In Another shout for a Netsquared Europe Steve Bridger offers a round-up of initiatives to promote and support the innovative use of social media for social change. Nonprofits in the US are better organised, particularly through Netsquared, which runs events, awards, aggregates blogs, and develops its community in many other ways too. Steve writes:
Amnesty's Dan McQuillan has made a rallying call for a Netsquared this side of the pond - which could be an "incubator for web-enabled social change in the UK & Europe"
Dan identifies some possible goals:
* To stimulate web-enabled social innovation
* To create a an online-offline community for learning skills, sharing experiences and developing expertise
* To sustain socially progressive activity through alternative business & organisational models
I like the emphasis Dan gives to "activism", and "the organisational question" in particular ...
"Perhaps, like the second Netsquared conference, it could aim to incubate a new generation of web-enabled non-profits that use new forms of organising to deliver more directly on their missions."
There is a very real tension between where social media is taking us and how charities are responding (although there needn't be).
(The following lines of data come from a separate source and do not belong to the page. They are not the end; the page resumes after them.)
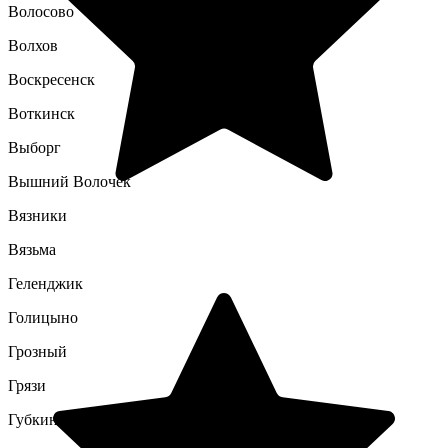
Волосово
Волхов
Воскресенск
Воткинск
Выборг
Вышний Волочек
Вязники
Вязьма
Геленджик
Голицыно
Грозный
Грязи
Губкин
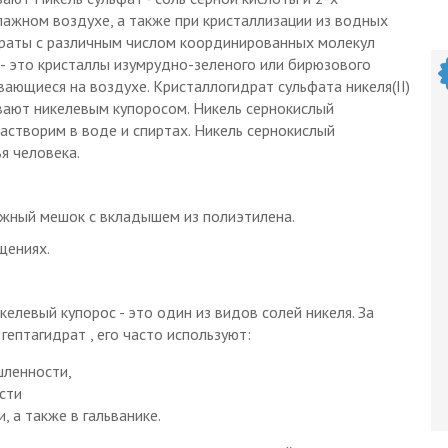
влажном воздухе, а также при кристаллизации из водных
раты с различным числом координированных молекул
- это кристаллы изумрудно-зеленого или бирюзового
вающиеся на воздухе. Кристаллогидрат сульфата никеля(II)
вают никелевым купоросом. Никель сернокислый
астворим в воде и спиртах. Никель сернокислый
я человека.
жный мешок с вкладышем из полиэтилена.
щениях.
елевый купорос - это один из видов солей никеля. За
гептагидрат , его часто используют:
шленности,
сти
 а также в гальванике.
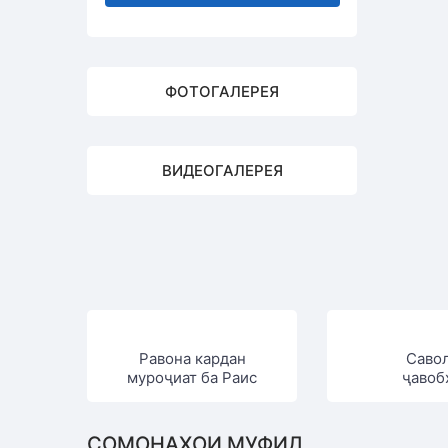
ФОТОГАЛЕРЕЯ
ВИДЕОГАЛЕРЕЯ
Равона кардан
Саво
муроҷиат ба Раис
ҷавоб
СОМОНАҲОИ МУФИД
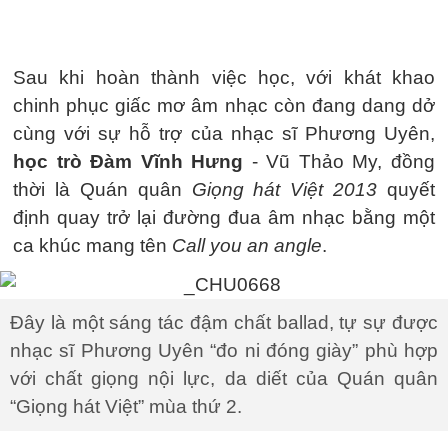
Sau khi hoàn thành việc học, với khát khao
chinh phục giấc mơ âm nhạc còn đang dang dở
cùng với sự hỗ trợ của nhạc sĩ Phương Uyên,
học trò Đàm Vĩnh Hưng
- Vũ Thảo My, đồng
thời là Quán quân
Giọng hát Việt 2013
quyết
định quay trở lại đường đua âm nhạc bằng một
ca khúc mang tên
Call you an angle
.
Đây là một sáng tác đậm chất ballad, tự sự được
nhạc sĩ Phương Uyên “đo ni đóng giày” phù hợp
với chất giọng nội lực, da diết của Quán quân
“Giọng hát Việt” mùa thứ 2.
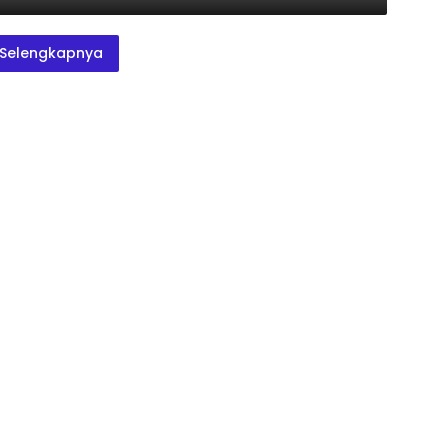
Selengkapnya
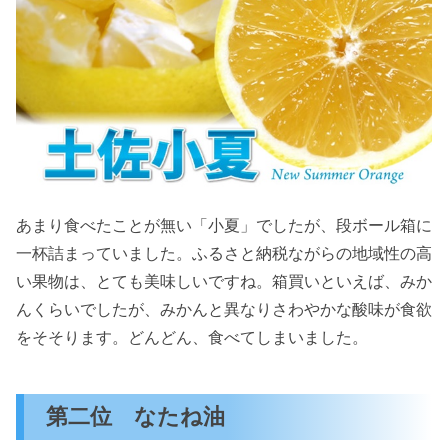
あまり食べたことが無い「小夏」でしたが、段ボール箱に
一杯詰まっていました。ふるさと納税ながらの地域性の高
い果物は、とても美味しいですね。箱買いといえば、みか
んくらいでしたが、みかんと異なりさわやかな酸味が食欲
をそそります。どんどん、食べてしまいました。
第二位 なたね油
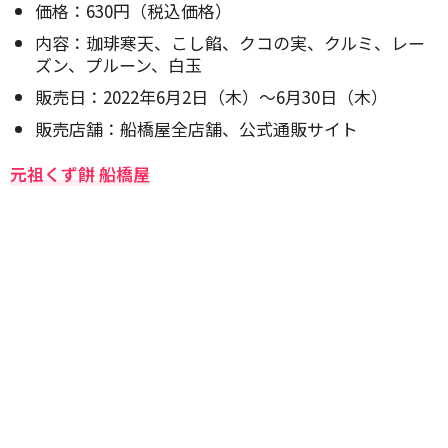
価格：630円（税込価格）
内容：珈琲寒天、こし餡、クコの実、クルミ、レー
ズン、プルーン、白玉
販売日：2022年6月2日（木）～6月30日（木）
販売店舗：船橋屋全店舗、公式通販サイト
元祖くず餅 船橋屋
Web 2.0 requires Leadership 2.0. Surely two sides of the same coin.
All this may well dovetail with the initiative soon to be unveiled by Bertie Bosrédon, the Head of New Media at Breast Cancer Care. Bertie gave me an update earlier this week.
Yesterday, I happened to get a call from Richard Saunders, who is head of website development at NCH, the children's charity. He also hinted he would welcome a forum along these lines. And Rob Bowker at the BTCV has flagged his interest to me via this blog.
I also know from many of the conversations I had in Brussels last week that there would be an appetite for this elsewhere in Europe, too. Paolo Ferrara left a comment on my recent Buzz Director post to let me know that they are starting to unpick this concept in their own Italian context.
I should think that the Technology and Social Action project might be interested, as well NCVO's ICT Foresight team on the policy front. The challenge, I suspect, will be to organise in a way that mirrors the open architecture of social media. I've been a little sceptical in the past, but this sounds far more promising.
David
It will be an interesting comparison of US entrepreneurial attitudes allied with their happiness to let a leader emerge, compared with the UK tendency to be perhaps more prone to be jealous of someone else's success.
Having said that, OIE and others ventures ( including the pieces about collaboration in the Guardian earlier this week ) might go to show that we can work this one through together.
I am wiht you that open people might let it happen.
Alex
Posted by: alex | June 16, 2007 at 08:38 AM
Thanks Alex. My immediate thought/question - will someone start on open process to engage different interests collaboratively?